On the other hand, in various fields such as cosmetics, agriculture, and fishery, by-products generated during processing are diverse and the ratio is very high. These by-products are rarely utilized and are disposed of as industrial waste, causing environmental problems and economic loss due to disposal costs. Manufacturing bio-cars using these by-products will have a positive impact on the environment, economy, and society.

In this regard, Korean Patent No. 10-1944972 discloses a method for manufacturing a biochar-based biocarbon tube having hexagonal pores by thermally decomposing herbaceous plant biomass as a new carbon material-based material usable in the cosmetic industry, and biochar It is introduced that it was confirmed that the stability of cosmetic raw materials can be increased by loading functional cosmetic raw materials that are easily oxidized and have poor storage properties inside the pores of the base bio-carbon tube. However, in this prior data, bio-char is produced by cutting the herbaceous plant itself and then pyrolyzing it to maintain the skeleton of the porous structure. Since most of the biomass is lost), the efficiency is reduced in terms of recycling of resources.

Accordingly, the present inventors have studied a method of manufacturing bio-cha for cosmetics with improved moisture retention and gloss, as well as increasing the recycling rate of resources by using the unique components and by-products of plant resources together, and The present invention was completed by confirming the effectiveness and providing validity as a cosmetic industry material.

Korean Patent Registration No. 10-1944972

The first object of the present invention is to extract oil from the raw material, pyrolyze the remaining by-products after extracting the oil to produce bio-char, and then manufacture a cosmetic bio-car in which the oil is loaded on the bio-char to increase the biomass recycling rate by 40- It is to provide a cosmetic composition that is increased by up to 60% and has excellent effectiveness such as moisturizing power and glossiness.

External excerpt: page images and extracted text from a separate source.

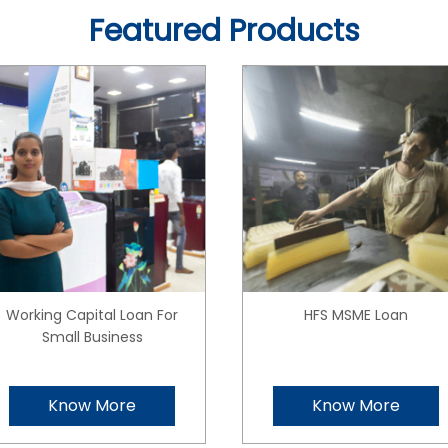
Featured Products
Working Capital Loan For
HFS MSME Loan
Small Business
Know More
Know More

A second object of the present invention is to extract camellia oil from camellia (including seeds), pyrolyze the remaining camellia foil to produce bio-cha, and then prepare a cosmetic bio-cha in which the extracted camellia oil is supported on the camellia leaf bio-cha, After extracting bija oil from bija (seeds), and pyrolyzing the remaining bijamak to produce bio-cha, bio-cha for cosmetics containing the extracted non-bija oil in non-jam bio-cha is manufactured to increase the effectiveness of moisturizing power and glossiness. It is to provide an excellent cosmetic composition.

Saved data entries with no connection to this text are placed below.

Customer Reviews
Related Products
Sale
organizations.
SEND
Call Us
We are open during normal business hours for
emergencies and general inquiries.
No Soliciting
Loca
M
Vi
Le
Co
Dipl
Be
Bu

In order to achieve the above object,

The present invention contains an oil component extracted from a raw material through compression, and a by-product bio-char prepared as a by-product remaining after the oil is extracted, and the by-product bio-cha is characterized in that the oil component is supported.

Here, the raw material is camellia, non-japanese or various natural plants and seeds thereof, and the oil component is camellia oil or non-dairy oil extracted from camellia and non-Japanese camellia, or includes all oils of various raw materials.

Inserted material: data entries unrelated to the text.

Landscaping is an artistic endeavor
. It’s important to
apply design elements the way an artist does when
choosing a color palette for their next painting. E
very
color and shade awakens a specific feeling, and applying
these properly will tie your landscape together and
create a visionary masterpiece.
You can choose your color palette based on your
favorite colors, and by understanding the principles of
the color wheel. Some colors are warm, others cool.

The by-products are leftovers after oil extraction, and include all by-products remaining after oil extraction, including camellia and non-oil extract.

In addition, camellia foil or non-dairy oil is a by-product remaining after oil is extracted through compression, and the camellia foil is thermally decomposed at a temperature of 600°C to 800°C, preferably 800°C, to form biochar.

In the case of camellia foil and non-stick foil, when the thermal decomposition temperature exceeds 800°C, the porous structure is broken and a crystalline crystalline carbon structure is formed, which reduces the specific surface area, so moisture retention and gloss are reduced. The efficiency is lowered, and the effect of forming a porous structure is insignificant, so that it has no function as a cosmetic material.

At this time, the extracted camellia oil content is about 30% by weight based on the raw material, camellia, and the biochar produced by thermally decomposing the camellia foil is about 20 to 30% by weight based on the raw material, camellia.

The extracted non-jam oil content is about 20% by weight based on the raw material, non-jam, and the biochar produced by thermal decomposition of non-jam, is about 20-30% by weight, based on the raw material, non-jam.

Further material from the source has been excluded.